Yo sentía en ese entonces que anochecía a las cuatro y media de la
tarde. Llegaba del colegio,
dejaba caer mi ropa en una línea que describía mi
trayectoria, y ya era de noche. Eran épocas en las que las calles eran largas y
terminaban en unos escombros en donde no había nada que robar. Por alguna razón
que la meteorología no comprende, llovía más que ahora y los transeúntes eran
grises, personajes de una pintura existentes sólo para que si a alguien se le
ocurría dibujar una escena costumbrista hubiera podido retratar un alma que
pasaba escondida debajo de una ruana. Eran frías las avenidas, más bien
desoladas, olía a humedad y a piedra, los taxis eran viejos Mercurys enormes,
de tablero metálicos con contadores que hacían tic-tic-tic sin conexión con el
recorrido. Pertenecían a otras épocas de prosperidad y abundancia, a los
gloriosos cincuentas americanos de los que tuvimos un atisbo ínfimo veinte años
después cuando construyeron el centro de Bogotá y todos esos edificios con
nombres “nuestros”: Bachué, Chicamocha, El Bochica, la sacrificada por amor
Furatena.
La vida se limitaba al colegio en el que no había más que una rutina
del paroxismo en la que yo no comprendía qué diablos se hacían los días. En las
tardes, en la casa tampoco había tiempo y sin embargo las horas parecían no
discurrir, los acontecimientos no sumaban lo suficiente como para decir que
algo sucediera. En las noches prendíamos el televisor que desarrollaba la
imagen a partir de un círculo que se expandía, -el aparato ya era viejo para su
época-. No lo sabía entonces, pero los hindúes creían que sus dioses crearon lo
que hay a partir de la nada, como de un círculo concéntrico que todo lo traía a
la vida en una ola; el cero, su más grande invención es un círculo porque ese
era su imagen de la armonía en la que nada sucedía, la alternancia cíclica del
cielo entre algo y el vacío. El cero es un círculo que encierra un vacío y lo
vuelve algo. Mi círculo que encerraba una nada también era cíclico, repetitivo:
a esa hora gris, televisor encendido, daban el Gato Félix, un alegre personaje
que cargaba una pistola desintegradora y un maletín con un patrón de cuadros
que a veces parecía salirse del maletín y era más plano que este. Pointdexter
se robaba la pistola, o lo intentaba todas las tardes, una y otra vez sin fin:
«Dame tu pistola des-in-te-gra-dora Mister Felix»
«Oh no, nunca nunca te la daré Pointdexter»
Día tras día los trazos del Gato Félix se mezclaba con su maletín y las
bocas parecían moverse siempre un paso más atrás que las palabras; a nadie la
importaba lo que pensáramos, éramos niños. El bigotón de El Profesor seguía
musitando un buen rato luego de que acababa sus líneas; las tramas no eran para nosotros, la
perspectiva del maletín era para los adultos. Y aún así todos los días veíamos
los mismos capítulos una y otra vez.
El Chavo perpetuaba esa existencia cíclica de América Latina en donde
nada sucedía, pero no sucedía continuamente; siempre los mismos chistes, la misma
fórmula. Mis primos se carcajeaban al comienzo. De cierto momento en adelante
ni siquiera una sonrisa, simplemente los repetían como si fuera un deber moral,
parecían no divertirse pero estaban dispuestos a cortarle la mano a quien osara
cambiar el canal como si hubiera interrumpido el suministro de un narcótico que
llegaba en una banda transportadora. A partir de cierta edad tomaron
predilección por algunos de los personajes: Quico, otras eran la Chilindrina.
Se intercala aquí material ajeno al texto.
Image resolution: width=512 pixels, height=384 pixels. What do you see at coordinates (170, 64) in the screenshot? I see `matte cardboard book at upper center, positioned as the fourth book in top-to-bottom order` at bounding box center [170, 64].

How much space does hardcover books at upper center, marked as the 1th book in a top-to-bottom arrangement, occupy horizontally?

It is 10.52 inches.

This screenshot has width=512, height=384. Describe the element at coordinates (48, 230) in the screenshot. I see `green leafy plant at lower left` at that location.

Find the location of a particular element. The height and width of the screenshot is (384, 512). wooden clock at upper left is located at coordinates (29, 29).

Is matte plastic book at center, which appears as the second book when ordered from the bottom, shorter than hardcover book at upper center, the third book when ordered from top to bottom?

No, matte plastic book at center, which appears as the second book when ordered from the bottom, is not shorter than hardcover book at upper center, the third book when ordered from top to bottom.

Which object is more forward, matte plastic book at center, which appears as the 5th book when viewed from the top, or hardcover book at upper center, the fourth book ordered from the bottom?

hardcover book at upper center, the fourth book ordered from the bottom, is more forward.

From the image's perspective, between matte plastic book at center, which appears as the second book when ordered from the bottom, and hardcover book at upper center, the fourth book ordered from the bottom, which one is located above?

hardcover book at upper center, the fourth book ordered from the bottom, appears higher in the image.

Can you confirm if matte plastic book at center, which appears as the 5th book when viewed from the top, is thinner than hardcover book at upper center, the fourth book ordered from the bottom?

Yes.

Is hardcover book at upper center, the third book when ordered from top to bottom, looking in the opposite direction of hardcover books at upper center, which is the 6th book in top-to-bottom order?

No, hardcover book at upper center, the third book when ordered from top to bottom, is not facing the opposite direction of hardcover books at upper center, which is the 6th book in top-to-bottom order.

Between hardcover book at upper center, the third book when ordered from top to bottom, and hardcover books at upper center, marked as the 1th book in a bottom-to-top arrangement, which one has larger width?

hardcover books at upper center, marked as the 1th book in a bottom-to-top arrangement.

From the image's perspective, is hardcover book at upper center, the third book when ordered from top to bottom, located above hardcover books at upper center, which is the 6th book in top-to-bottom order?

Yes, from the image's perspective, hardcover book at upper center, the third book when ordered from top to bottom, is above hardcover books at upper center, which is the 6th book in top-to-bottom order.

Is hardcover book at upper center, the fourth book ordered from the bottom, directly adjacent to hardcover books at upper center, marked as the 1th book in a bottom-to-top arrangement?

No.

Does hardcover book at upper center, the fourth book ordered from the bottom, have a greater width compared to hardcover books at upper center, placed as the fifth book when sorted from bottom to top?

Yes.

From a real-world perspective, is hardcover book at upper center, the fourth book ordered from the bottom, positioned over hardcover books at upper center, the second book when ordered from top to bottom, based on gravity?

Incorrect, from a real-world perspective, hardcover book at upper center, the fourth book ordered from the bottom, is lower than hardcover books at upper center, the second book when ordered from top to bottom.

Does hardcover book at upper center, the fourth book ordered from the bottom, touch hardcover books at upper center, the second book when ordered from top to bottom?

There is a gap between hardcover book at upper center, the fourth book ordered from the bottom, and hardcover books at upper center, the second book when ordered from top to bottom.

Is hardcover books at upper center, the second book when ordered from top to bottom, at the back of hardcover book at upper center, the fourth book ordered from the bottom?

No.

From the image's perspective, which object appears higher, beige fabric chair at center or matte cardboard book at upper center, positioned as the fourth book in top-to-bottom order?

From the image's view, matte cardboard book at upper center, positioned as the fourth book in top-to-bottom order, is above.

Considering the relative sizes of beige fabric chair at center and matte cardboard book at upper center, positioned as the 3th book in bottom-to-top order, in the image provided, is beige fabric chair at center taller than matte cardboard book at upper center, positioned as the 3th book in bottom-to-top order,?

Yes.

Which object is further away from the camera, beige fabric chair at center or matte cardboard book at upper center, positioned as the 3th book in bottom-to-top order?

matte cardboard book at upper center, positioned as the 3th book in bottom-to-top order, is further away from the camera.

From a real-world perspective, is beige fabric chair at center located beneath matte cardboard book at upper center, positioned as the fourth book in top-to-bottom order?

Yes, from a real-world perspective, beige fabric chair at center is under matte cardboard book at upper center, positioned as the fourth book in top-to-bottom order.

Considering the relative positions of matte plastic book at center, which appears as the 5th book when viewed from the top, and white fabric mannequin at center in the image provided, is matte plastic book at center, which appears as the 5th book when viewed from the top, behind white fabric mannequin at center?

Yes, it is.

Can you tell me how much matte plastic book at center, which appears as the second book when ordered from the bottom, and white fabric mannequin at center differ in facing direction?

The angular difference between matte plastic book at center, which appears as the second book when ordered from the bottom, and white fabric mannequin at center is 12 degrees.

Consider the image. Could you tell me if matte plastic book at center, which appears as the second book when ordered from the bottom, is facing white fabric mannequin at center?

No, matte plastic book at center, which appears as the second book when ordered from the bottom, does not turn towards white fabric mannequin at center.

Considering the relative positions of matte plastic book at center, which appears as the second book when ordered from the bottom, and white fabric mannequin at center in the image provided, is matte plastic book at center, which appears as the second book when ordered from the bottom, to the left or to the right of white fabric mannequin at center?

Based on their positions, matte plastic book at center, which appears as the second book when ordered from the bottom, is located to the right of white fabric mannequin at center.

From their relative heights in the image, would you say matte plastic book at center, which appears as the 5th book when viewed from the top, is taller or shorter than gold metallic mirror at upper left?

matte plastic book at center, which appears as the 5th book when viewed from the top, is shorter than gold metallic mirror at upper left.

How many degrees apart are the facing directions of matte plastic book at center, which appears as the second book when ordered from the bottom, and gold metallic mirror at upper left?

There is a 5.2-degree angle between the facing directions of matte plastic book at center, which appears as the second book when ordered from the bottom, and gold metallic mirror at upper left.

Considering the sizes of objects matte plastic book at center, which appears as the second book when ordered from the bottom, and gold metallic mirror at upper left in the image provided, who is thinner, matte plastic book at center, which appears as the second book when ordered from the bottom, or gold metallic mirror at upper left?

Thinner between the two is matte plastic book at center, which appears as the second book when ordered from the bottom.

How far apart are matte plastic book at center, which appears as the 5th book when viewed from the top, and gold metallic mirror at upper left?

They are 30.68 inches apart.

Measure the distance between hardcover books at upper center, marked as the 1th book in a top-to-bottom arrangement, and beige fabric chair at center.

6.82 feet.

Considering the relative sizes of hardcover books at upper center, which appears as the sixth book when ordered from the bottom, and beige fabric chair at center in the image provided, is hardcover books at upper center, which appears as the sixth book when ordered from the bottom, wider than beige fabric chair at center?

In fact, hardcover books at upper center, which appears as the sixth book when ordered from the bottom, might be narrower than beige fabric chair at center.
Los imitaban sin inmutarse, como un ritual… no teníamos más referentes
factibles. Si estaban en la calle, corrían a su casa a verlo en estupefacción y
silencio.
A las siete de la noche ya debíamos apagar el televisor, era hora de
comer: la imagen se contraía en un Big Crunch, como el final del Universo
conocido y quedaba en la pantalla un punto diminuto que nadie sabía si lo
estaba imaginando o era una realidad; no se podía enfocar en el centro del
campo visual, y sólo se veía de lado, por lo cual daba la impresión de ser
elusivo, una sustancia fantasmal que prefería no ser vista. Pero era mejor no
hablar de eso, de la nada circular que envolvía nuestras vidas.